長い期間をかけることでリスクコントロールがしやすく、初心者でも安心して投資をすることが出来る長期投資。2024年から新NISA制度の導入もあり、運用できる商品の幅も広がりを見せています。その一方で、「話題になっているけど正直よくわからない・・・」という方も実は多いのではないでしょうか。

そこで今回は、長期投資のプロである澤上龍さん(さわかみ投信株式会社・代表取締役社長)の最新刊『理想の投資と結婚する方法』から、【前編】新NISA前に知っておきたい「長期投資の心構え」に続き、新NISAを推す国の狙いについて解説いただきます。

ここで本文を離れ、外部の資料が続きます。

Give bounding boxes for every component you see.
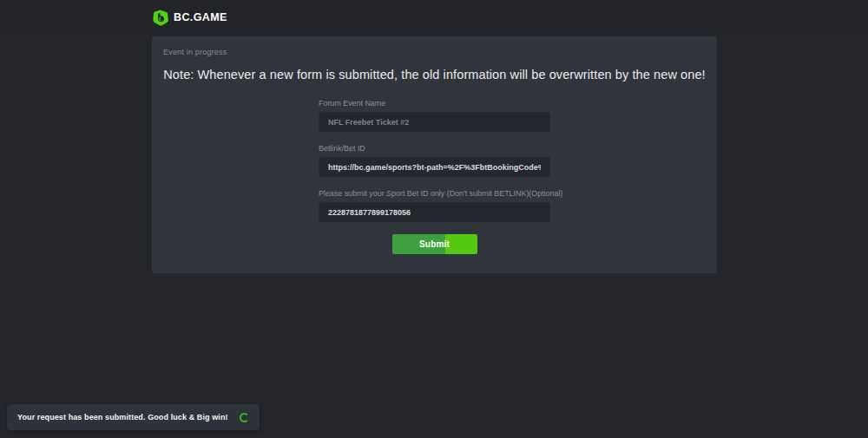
forum-event-name-group: Forum Event Name [319,98,550,132]
betlink-input[interactable] [319,157,550,177]
event-form-card: Event in progress Note: Whenever a new f… [152,36,717,273]
bcgame-logo[interactable]: BC.GAME [153,10,227,26]
toast-notification: Your request has been submitted. Good lu… [7,404,260,430]
betlink-label: Betlink/Bet ID [319,143,550,154]
forum-event-name-label: Forum Event Name [319,98,550,108]
submit-button[interactable]: Submit [392,234,477,254]
spinner-icon [240,413,249,422]
submit-row: Submit [319,234,550,254]
sport-bet-id-label: Please submit your Sport Bet ID only (Do… [319,188,550,199]
logo-text: BC.GAME [174,11,227,23]
sport-bet-id-input[interactable] [319,202,550,222]
betlink-group: Betlink/Bet ID [319,143,550,177]
bcgame-logo-icon [153,10,168,26]
event-form: Forum Event Name Betlink/Bet ID Please s… [319,98,550,254]
forum-event-name-input[interactable] [319,112,550,132]
event-status-label: Event in progress [163,48,717,56]
overwrite-note: Note: Whenever a new form is submitted, … [152,68,717,82]
app-header: BC.GAME [0,0,868,35]
toast-message: Your request has been submitted. Good lu… [17,413,228,422]
sport-bet-id-group: Please submit your Sport Bet ID only (Do… [319,188,550,222]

節約だけでは1,000万円。投資すれば3,000~4,000万円!

22歳、入社と同時に月収の5%を貯金したとしたら、60歳の定年までに一体どれくらい貯まるものなのか? 実は以前、試算したことがあるんです。
国税庁『2021(令和3)年民間給与実態統計調査結果』によると、日本人の給与所得の平均は443万円ほど。それを前提に毎月の給料の5%をずーっと貯金したとしたら……。どれくらい貯まると思います? 意外や意外、たった1,000万円ほどしか貯まらないんです。月収の5%の貯金を、40年近く続けてですよ!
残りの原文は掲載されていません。